La plenaria de la Cámara de Representantes aprobó con 117 votos por el Sí y siete por el No la autorización para que la posesión presidencial de Abelardo de la Espriella se realice en Cali el próximo 7 de agosto. La decisión, respaldada por la mayoría de las bancadas, abrió el camino para que el acto de transmisión de mando se lleve a cabo por fuera de Bogotá como un gesto de descentralización y reconocimiento al suroccidente del país.
Tras la votación, surgió un intenso debate político por la postura de algunos congresistas del Pacto Histórico, quienes anunciaron que no asistirán a la ceremonia. Frente a este panorama, la representante a la Cámara por Bogotá Carol Borda, del Movimiento Salvación Nacional, defendió la decisión del Congreso y cuestionó la posición de quienes promueven la ausencia al acto, asegurando que se trata de un mensaje contradictorio frente a la institucionalidad.
"La Cámara quiso enviar un mensaje de descentralización"
En entrevista con La FM, Carol Borda hizo un balance de la extensa sesión legislativa, que se prolongó durante siete horas debido a las discusiones promovidas por el Pacto Histórico sobre la posibilidad de que la posesión presidencial se realizara fuera del Congreso.
La congresista explicó que, pese a las diferencias políticas, finalmente se permitió que cada bancada interviniera durante el tiempo que solicitó, lo que alargó el debate, pero no modificó el resultado final.
Según la representante, la votación reflejó el respaldo mayoritario a la iniciativa y dejó un mensaje político claro. En sus palabras, la Cámara quiso enviar un mensaje de "descentralización y recuperación del territorio", destacando que la mayoría de los representantes permanecieron en el recinto pese a los retiros temporales de integrantes del Pacto Histórico.
Borda sostuvo que la aprobación representa un respaldo para Cali y el Valle del Cauca, al considerar que el traslado de la posesión presidencial simboliza un reconocimiento a las regiones y una oportunidad para fortalecer la presencia institucional fuera de la capital.
Debate sobre el lugar de la posesión
La representante también explicó que durante la discusión legislativa uno de los puntos centrales fue el lugar donde debería realizarse la ceremonia.

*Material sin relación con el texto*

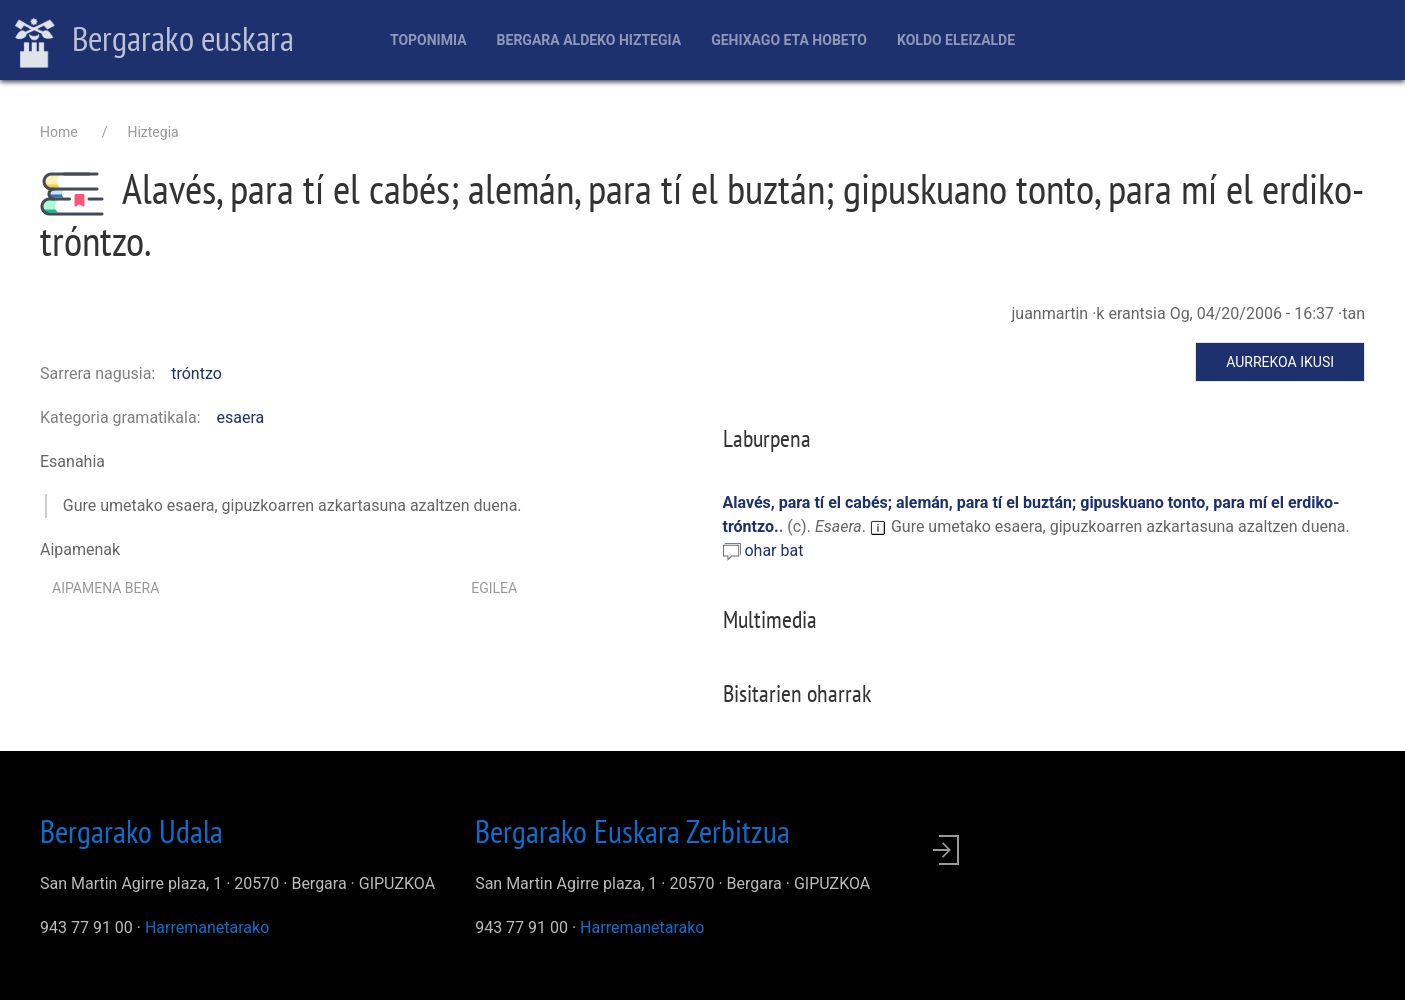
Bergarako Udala (131, 831)
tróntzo (196, 373)
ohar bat (773, 550)
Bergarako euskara (154, 41)
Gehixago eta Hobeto (789, 40)
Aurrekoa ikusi (1280, 362)
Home (59, 132)
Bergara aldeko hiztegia (589, 40)
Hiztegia (152, 132)
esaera (241, 417)
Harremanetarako (207, 927)
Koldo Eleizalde (956, 40)
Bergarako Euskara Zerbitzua (632, 831)
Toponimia (428, 40)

Recordó que inicialmente respaldó la propuesta de que el acto tuviera lugar en una guarnición militar, especialmente en el Cauca, como un homenaje a la Fuerza Pública y por razones de seguridad.
Sin embargo, aseguró que esa discusión perdió vigencia una vez el presidente electo manifestó su intención de realizar la posesión en Cali.

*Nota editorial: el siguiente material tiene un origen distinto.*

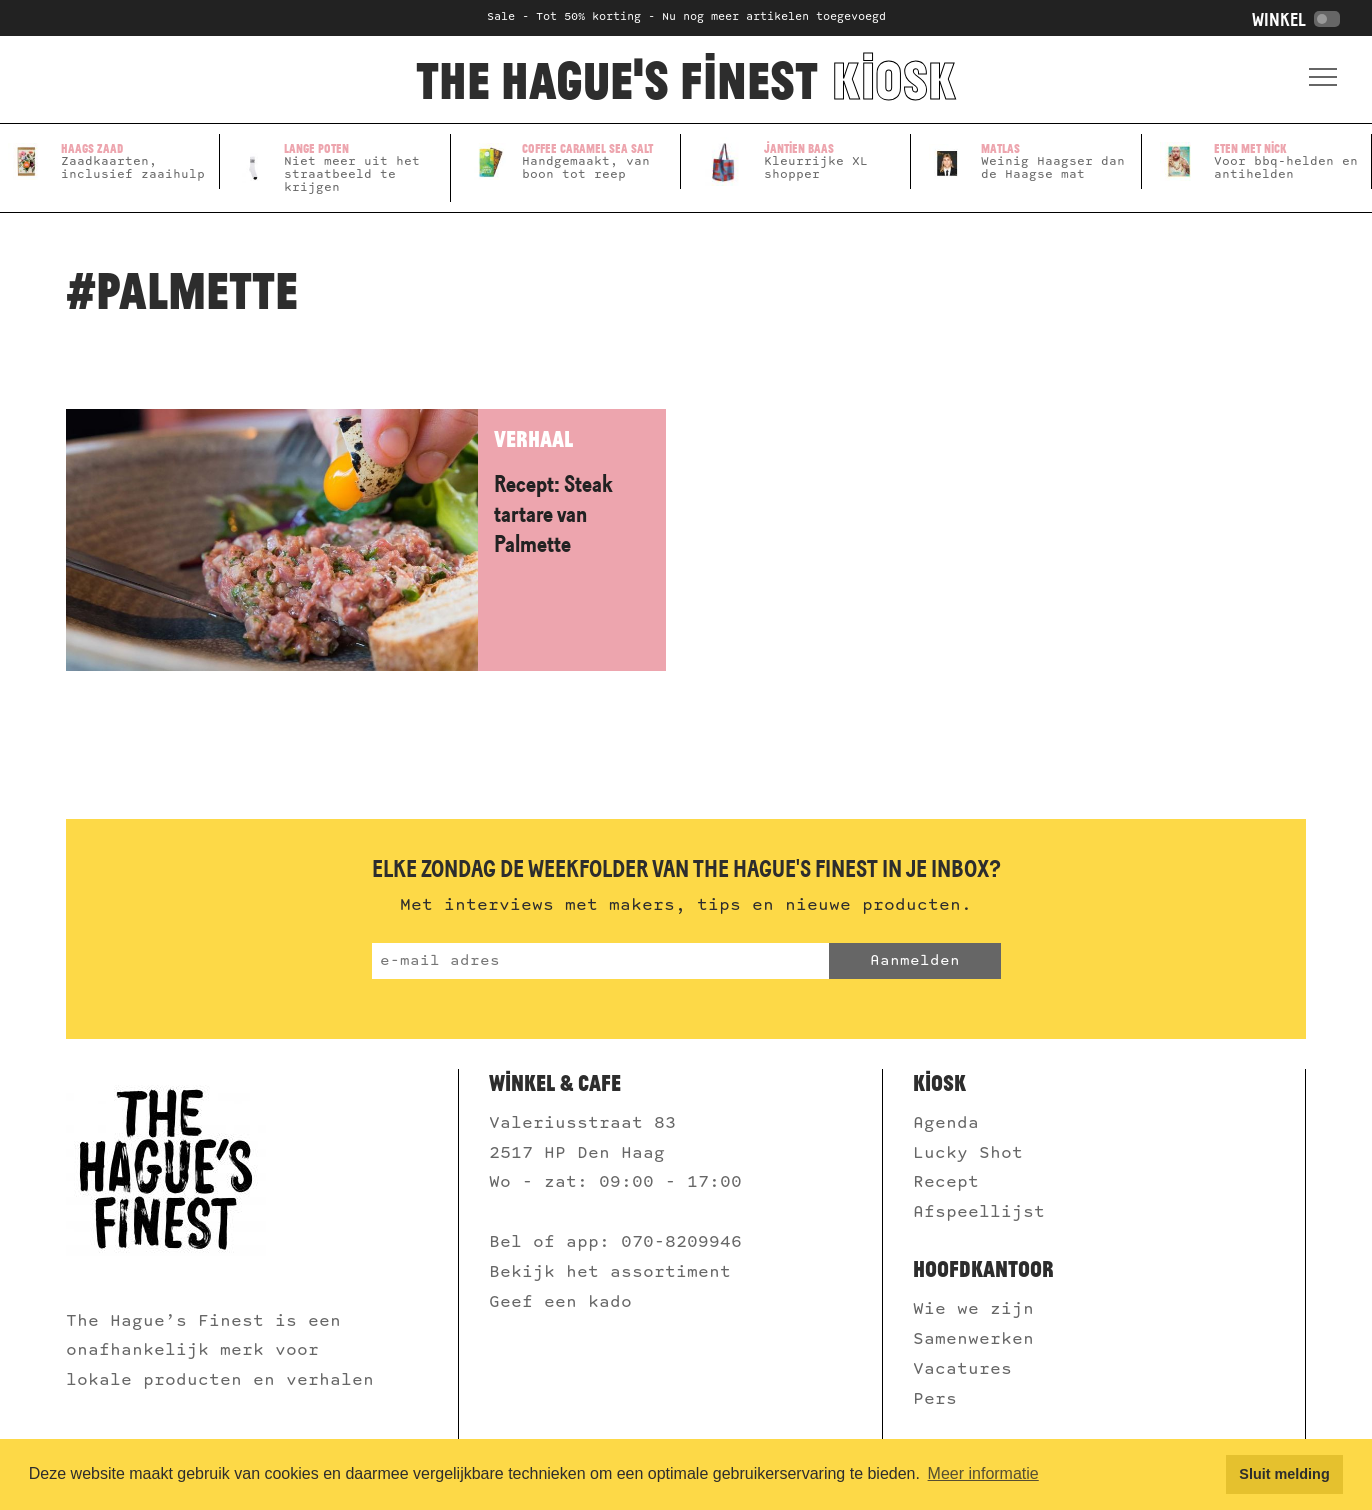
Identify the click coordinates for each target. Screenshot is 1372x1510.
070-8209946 (687, 1242)
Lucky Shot (968, 1153)
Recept (946, 1182)
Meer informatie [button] (983, 1473)
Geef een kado (560, 1302)
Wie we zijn (979, 1309)
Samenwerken (979, 1339)
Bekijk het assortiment (610, 1272)
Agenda (946, 1123)
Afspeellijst (984, 1212)
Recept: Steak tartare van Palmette (553, 514)
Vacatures (968, 1369)
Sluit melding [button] (1284, 1474)
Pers (940, 1399)
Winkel (1296, 20)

Borda indicó que ahora corresponderá a la Presidencia definir la logística de los diferentes eventos programados para el 7 de agosto, mientras que el Congreso ya otorgó la autorización necesaria para sesionar en la capital vallecaucana.

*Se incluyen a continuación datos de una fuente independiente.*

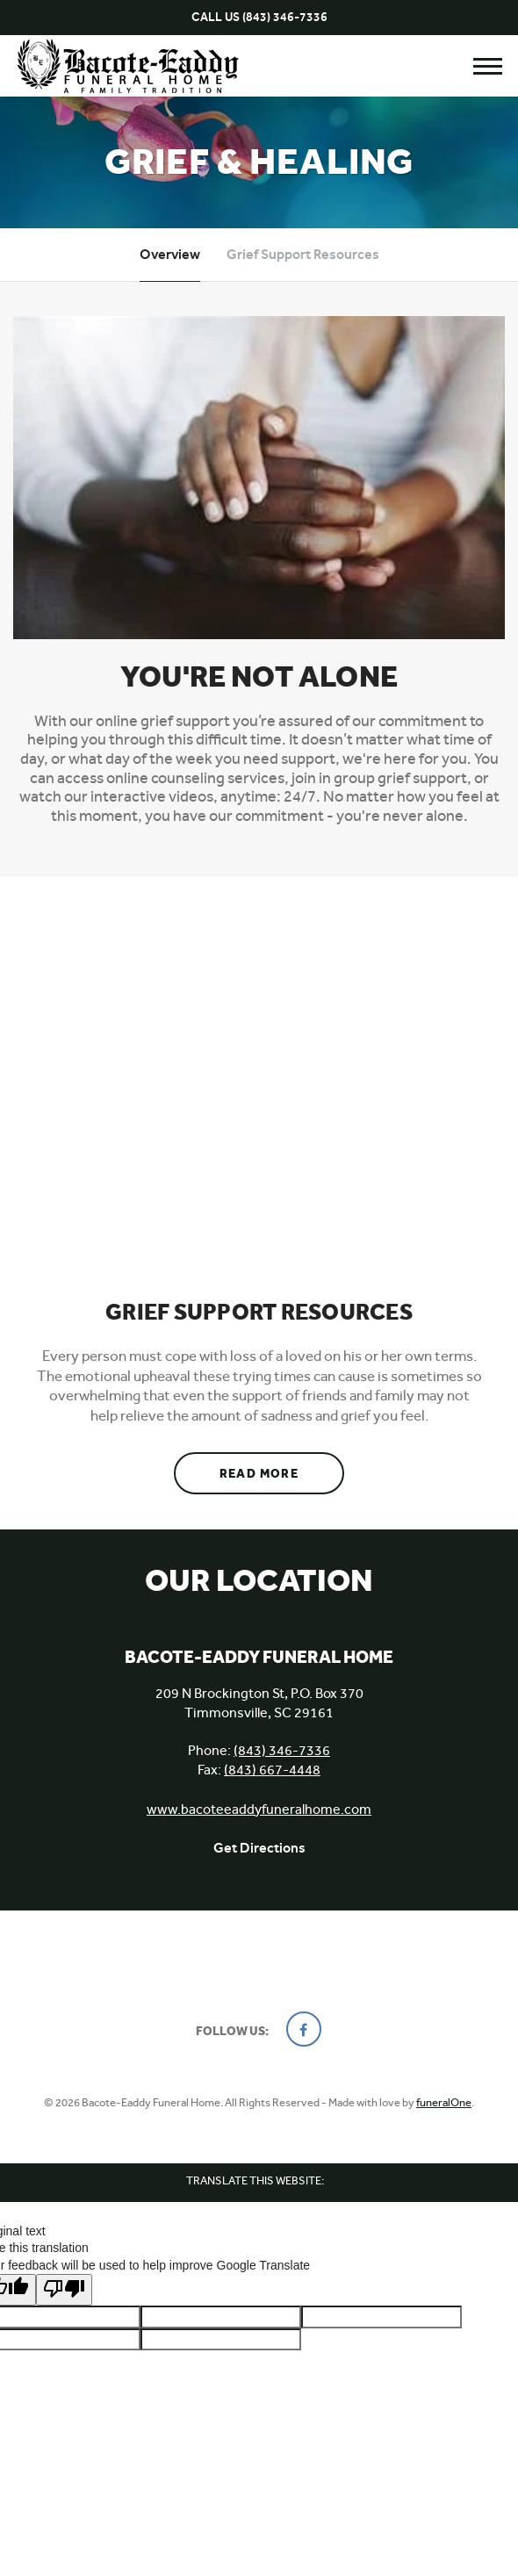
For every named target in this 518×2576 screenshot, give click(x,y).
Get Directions (259, 1847)
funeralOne (443, 2102)
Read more (282, 1467)
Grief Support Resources (303, 254)
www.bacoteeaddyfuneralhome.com (259, 1809)
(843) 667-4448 (272, 1769)
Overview (170, 254)
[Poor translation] (64, 2290)
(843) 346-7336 (284, 17)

Cuestionó la ausencia anunciada por el Pacto Histórico
Uno de los puntos más polémicos de la entrevista estuvo relacionado con la decisión de varios congresistas del Pacto Histórico de no asistir a la posesión presidencial.
Sobre ese tema, Borda respaldó la propuesta del representante Daniel Briceño, quien planteó que los parlamentarios que se ausenten sin justificación no deberían recibir el salario correspondiente a ese día.
La congresista afirmó que "no existe una excusa válida" para faltar a una sesión de esta naturaleza y sostuvo que quienes anuncian su ausencia estarían enviando un mensaje de "desobediencia civil" incompatible con el reconocimiento de las instituciones democráticas.
Asimismo, manifestó que, si los congresistas deciden no asistir, "deben renunciar a su salario de ese día", argumentando que el Congreso ya cuenta con recursos destinados para los desplazamientos de los parlamentarios cuando las sesiones se realizan fuera de Bogotá.
"Es un mensaje político antidemocrático"
Carol Borda advirtió que una ausencia deliberada no solo tendría consecuencias administrativas, sino también un impacto político.
La representante aseguró que este tipo de decisiones proyectan "un mensaje político antidemocrático", al considerar que la posesión presidencial corresponde a un acto institucional respaldado por las autoridades electorales.
También, sostuvo que quienes cuestionan la legitimidad del proceso electoral incurren en una contradicción al mantener sus curules en el Congreso, pues, según dijo, si realmente desconocieran el resultado de las elecciones, tampoco deberían ejercer los cargos obtenidos mediante ese mismo sistema democrático.